To connect to a Lance REST Namespace server, set catalog_type = "rest" and provide the REST server URI. You may also need to set api_key and/or auth_token if the server requires authentication.

[destination.lance]
catalog_type = "rest"

[destination.lance.credentials]
uri = "http://127.0.0.1:2333"

# Optional auth, sent as HTTP headers
api_key = "..."      # sent as x-api-key
auth_token = "..."   # sent as Authorization: Bearer <auth_token>

Branching

Lance datasets support branches — lightweight version pointers for isolated reads and writes. Configure a branch name to direct all pipeline operations to that branch:

[destination.lance]
branch_name = "staging"

Or in Python:

import dlt

pipeline = dlt.pipeline(
    destination=dlt.destinations.lance(branch_name="staging"),
    dataset_name="my_data",
)

When branch_name is not set, the default main branch is used. Branches are created automatically on first write if they don't exist.

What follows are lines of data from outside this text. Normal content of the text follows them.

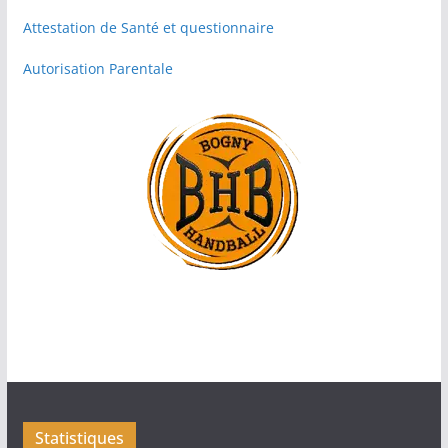
Attestation de Santé et questionnaire
Autorisation Parentale
Statistiques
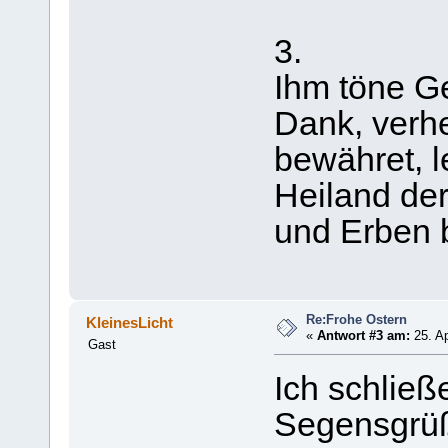
3.
Ihm töne Ge
Dank, verher
bewähret, l
Heiland der
und Erben be
Re:Frohe Ostern
KleinesLicht
«
Antwort #3 am:
25. Ap
Gast
Ich schließ
Segensgrüß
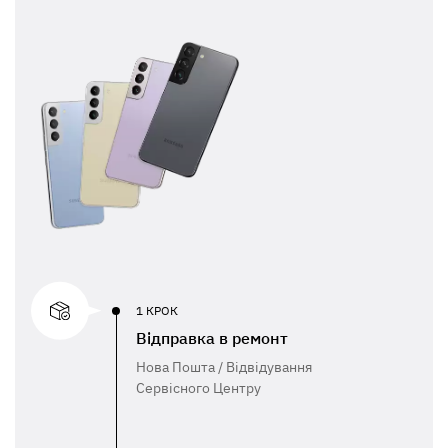
1 КРОК
Відправка в ремонт
Нова Пошта / Відвідування
Сервісного Центру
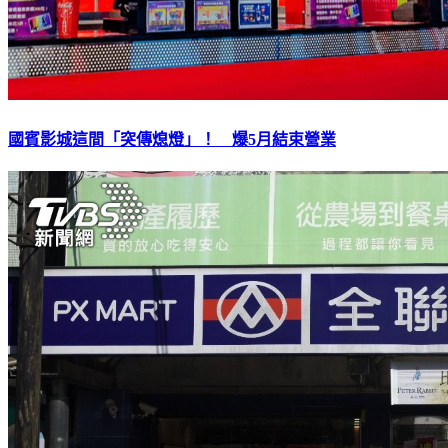
國賓影城這間「突傳熄燈」！ 爆5月結束營業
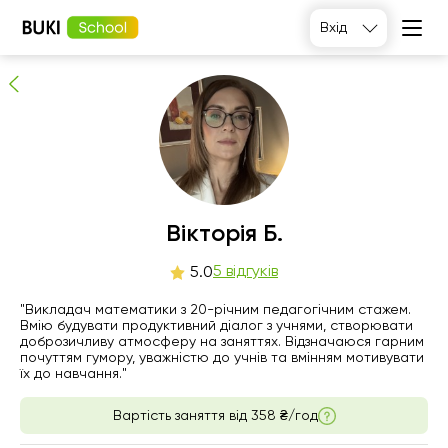
Вікторія Б.
Вхід
5
людей рекомендують
Вікторія Б.
пн
5 відгуків
вт
ср
чт
5.0
10
11
12
13
"Викладач математики з 20-річним педагогічним стажем.
Вмію будувати продуктивний діалог з учнями, створювати
доброзичливу атмосферу на заняттях. Відзначаюся гарним
Немає
Немає
12:00
14:00
почуттям гумору, уважністю до учнів та вмінням мотивувати
вільних
вільних
їх до навчання."
годин
годин
15:00
14:30
Вартість заняття від
358 ₴/год
18:00
15:00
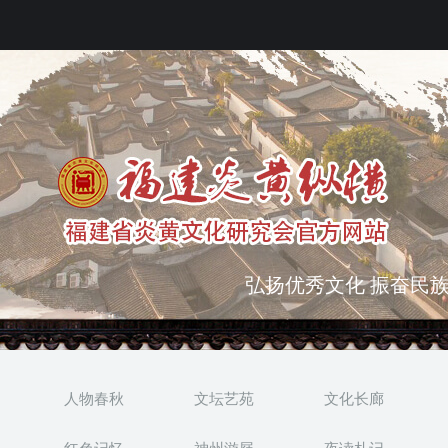
弘扬优秀文化 振奋民族
突出海西特色 报道台港
人物春秋
文坛艺苑
文化长廊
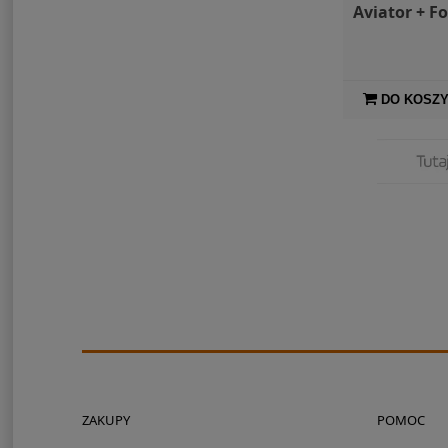
Aviator + Fo
DO KOSZ
ZAKUPY
POMOC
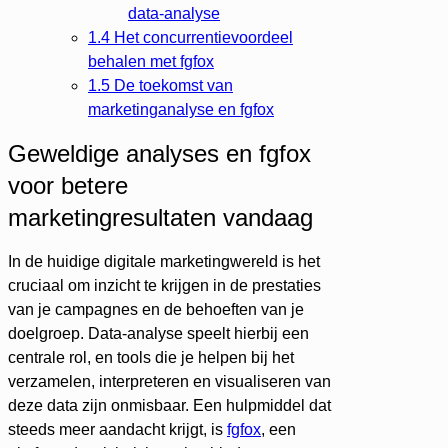
data-analyse
1.4
Het concurrentievoordeel
behalen met fgfox
1.5
De toekomst van
marketinganalyse en fgfox
Geweldige analyses en fgfox
voor betere
marketingresultaten vandaag
In de huidige digitale marketingwereld is het
cruciaal om inzicht te krijgen in de prestaties
van je campagnes en de behoeften van je
doelgroep. Data-analyse speelt hierbij een
centrale rol, en tools die je helpen bij het
verzamelen, interpreteren en visualiseren van
deze data zijn onmisbaar. Een hulpmiddel dat
steeds meer aandacht krijgt, is
fgfox
, een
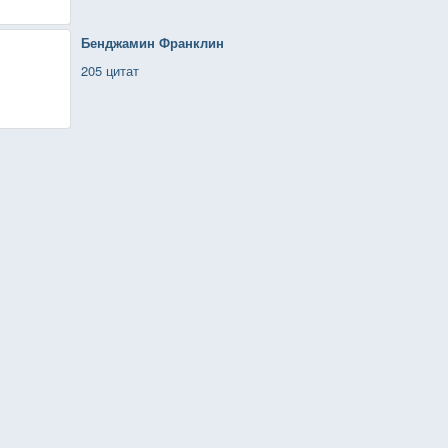
Бенджамин Франклин
205 цитат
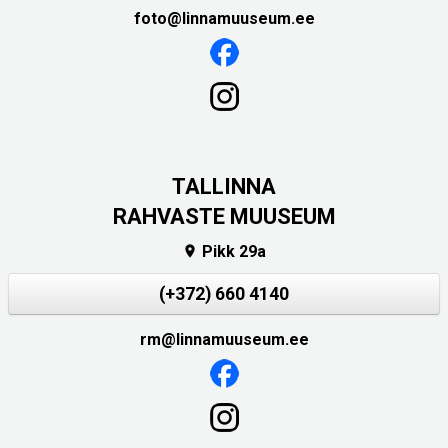
foto@linnamuuseum.ee
TALLINNA
RAHVASTE MUUSEUM
Pikk 29a

(+372) 660 4140
rm@linnamuuseum.ee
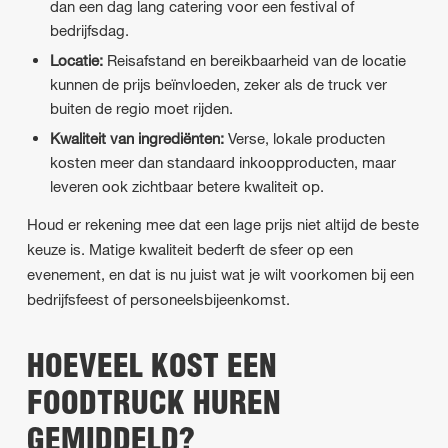
dan een dag lang catering voor een festival of
bedrijfsdag.
Locatie:
Reisafstand en bereikbaarheid van de locatie
kunnen de prijs beïnvloeden, zeker als de truck ver
buiten de regio moet rijden.
Kwaliteit van ingrediënten:
Verse, lokale producten
kosten meer dan standaard inkoopproducten, maar
leveren ook zichtbaar betere kwaliteit op.
Houd er rekening mee dat een lage prijs niet altijd de beste
keuze is. Matige kwaliteit bederft de sfeer op een
evenement, en dat is nu juist wat je wilt voorkomen bij een
bedrijfsfeest of personeelsbijeenkomst.
HOEVEEL KOST EEN
FOODTRUCK HUREN
GEMIDDELD?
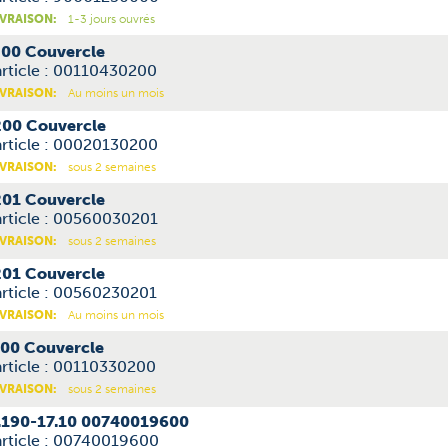
IVRAISON:
1-3 jours ouvrés
00 Couvercle
article : 00110430200
IVRAISON:
Au moins un mois
00 Couvercle
article : 00020130200
IVRAISON:
sous 2 semaines
01 Couvercle
article : 00560030201
IVRAISON:
sous 2 semaines
01 Couvercle
article : 00560230201
IVRAISON:
Au moins un mois
00 Couvercle
rticle : 00110330200
IVRAISON:
sous 2 semaines
.190-17.10 00740019600
article : 00740019600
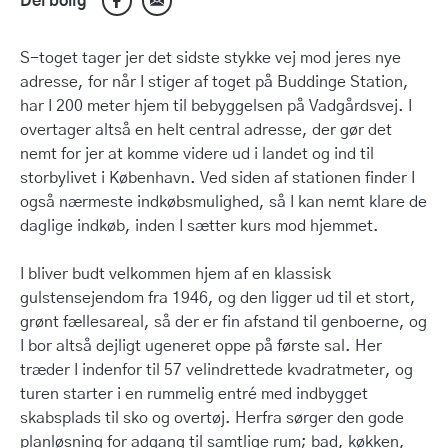
Del bolig
S-toget tager jer det sidste stykke vej mod jeres nye
adresse, for når I stiger af toget på Buddinge Station,
har I 200 meter hjem til bebyggelsen på Vadgårdsvej. I
overtager altså en helt central adresse, der gør det
nemt for jer at komme videre ud i landet og ind til
storbylivet i København. Ved siden af stationen finder I
også nærmeste indkøbsmulighed, så I kan nemt klare de
daglige indkøb, inden I sætter kurs mod hjemmet.
I bliver budt velkommen hjem af en klassisk
gulstensejendom fra 1946, og den ligger ud til et stort,
grønt fællesareal, så der er fin afstand til genboerne, og
I bor altså dejligt ugeneret oppe på første sal. Her
træder I indenfor til 57 velindrettede kvadratmeter, og
turen starter i en rummelig entré med indbygget
skabsplads til sko og overtøj. Herfra sørger den gode
planløsning for adgang til samtlige rum; bad, køkken,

Branching is dataset-wide — all tables, including dlt system tables (_dlt_version, _dlt_loads, _dlt_pipeline_state), are read from and written to the configured branch. This means each branch maintains its own pipeline state, schema history, and load metadata, providing full isolation between branches. Schemas can evolve independently in different branches.

Advanced: separate catalog location

By default the catalog __manifest lives under storage.bucket_url. You can put it in a completely different location — for example on fast local storage while data stays on cheap object storage, or in a shared bucket while each team writes data to its own bucket. Populate [destination.lance.credentials] with its own bucket/credentials/options:

[destination.lance.storage]
bucket_url = "s3://data-bucket"

[destination.lance.credentials]
bucket_url = "s3://catalog-bucket/production"

[destination.lance.credentials.credentials]
aws_access_key_id = "AKIA..."
aws_secret_access_key = "..."
region_name = "us-east-1"

Any field left empty under credentials falls back to the corresponding storage value, so you only specify what actually differs. When credentials is omitted entirely, the catalog colocates with storage (the common case).

Write dispositions

All write dispositions are supported.

Each table receives a single lance commit per load, regardless of how many job files the load produces: load jobs write data fragments in parallel without committing and a followup job commits them in one atomic version. Readers never observe a partially loaded table and parallel jobs do not contend on dataset versions.

Append

The default. Inserts all records without updating or deleting existing data.

Replace

Replaces all data in the table with a single overwrite commit:

info = pipeline.run(movies, table_name="movies", write_disposition="replace")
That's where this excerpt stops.